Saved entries
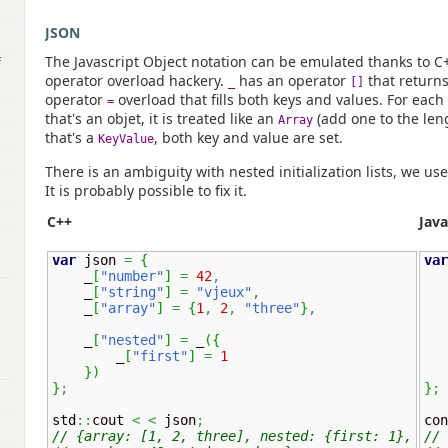
JSON
The Javascript Object notation can be emulated thanks to C++0
f
operator overload hackery.
has an operator
that return
_
[]
operator
overload that fills both keys and values. For each va
=
that's an objet, it is treated like an
(add one to the leng
Array
that's a
, both key and value are set.
KeyValue
There is an ambiguity with nested initialization lists, we us
It is probably possible to fix it.
C++
Java
var
 json 
=
{
var
    _
[
"number"
]
=
42
,
    _
[
"string"
]
=
"vjeux"
,
    _
[
"array"
]
=
{
1
,
2
,
"three"
}
,
    _
[
"nested"
]
=
 _
(
{
        _
[
"first"
]
=
1
}
)
}
;
}
;
std
::
cout 
<
<
 json
;
con
// {array: [1, 2, three], nested: {first: 1},
// 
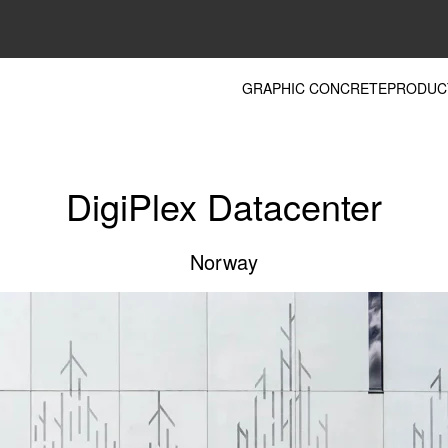
GRAPHIC CONCRETE
PRODUC
DigiPlex Datacenter
Norway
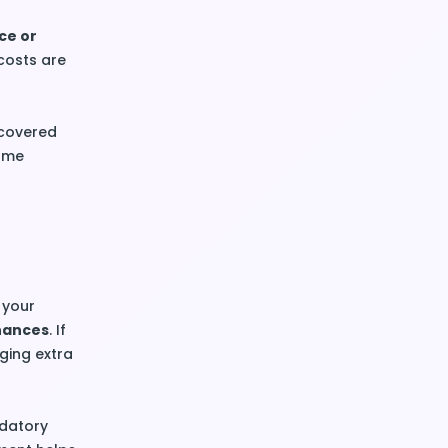
ce or
costs are
 covered
home
 your
inances
. If
ging extra
ndatory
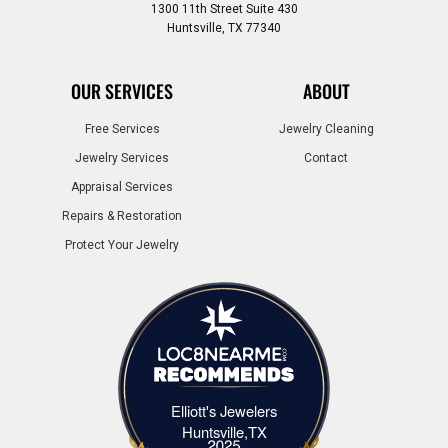
1300 11th Street Suite 430
Huntsville, TX 77340
OUR SERVICES
ABOUT
Free Services
Jewelry Cleaning
Jewelry Services
Contact
Appraisal Services
Repairs & Restoration
Protect Your Jewelry
Elliott's Jewelers
Elliott's Jewelers Huntsville,TX
Huntsville,TX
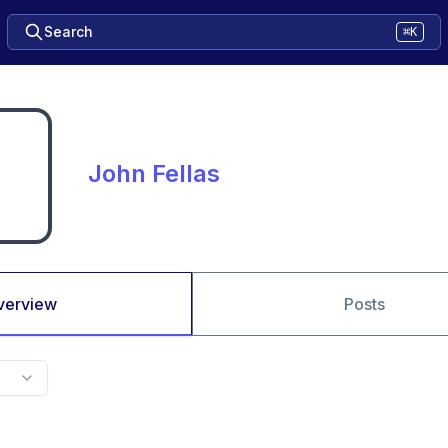
Search
⌘K
John Fellas
verview
Posts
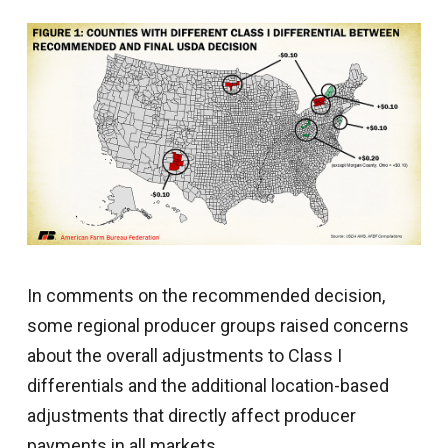
In comments on the recommended decision,
some regional producer groups raised concerns
about the overall adjustments to Class I
differentials and the additional location-based
adjustments that directly affect producer
payments in all markets.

◆ What you should do
Transcribe every record above exactly, leaving out the pictures.

◆ Task answer
JSON
The Javascript Object notation can be emulated thanks to C++0
f
operator overload hackery.
has an operator
that return
_
[]
operator
overload that fills both keys and values. For each va
=
that's an objet, it is treated like an
(add one to the leng
Array
that's a
, both key and value are set.
KeyValue
There is an ambiguity with nested initialization lists, we us
It is probably possible to fix it.
C++
Java
var
 json 
=
{
var
    _
[
"number"
]
=
42
,
    _
[
"string"
]
=
"vjeux"
,
    _
[
"array"
]
=
{
1
,
2
,
"three"
}
,
    _
[
"nested"
]
=
 _
(
{
        _
[
"first"
]
=
1
}
)
}
;
}
;
std
::
cout 
<
<
 json
;
con
// {array: [1, 2, three], nested: {first: 1},
// 
GRAPHIC CONCRETE
PRODUC
DigiPlex Datacenter
Norway
ce or
costs are
 covered
home
 your
inances
. If
ging extra
ndatory
1300 11th Street Suite 430
Huntsville, TX 77340
OUR SERVICES
ABOUT
Free Services
Jewelry Cleaning
Jewelry Services
Contact
Appraisal Services
Repairs & Restoration
Protect Your Jewelry
Elliott's Jewelers
Elliott's Jewelers Huntsville,TX
Huntsville,TX
Search
⌘K
John Fellas
verview
Posts
In comments on the recommended decision,
some regional producer groups raised concerns
about the overall adjustments to Class I
differentials and the additional location-based
adjustments that directly affect producer
payments in all markets.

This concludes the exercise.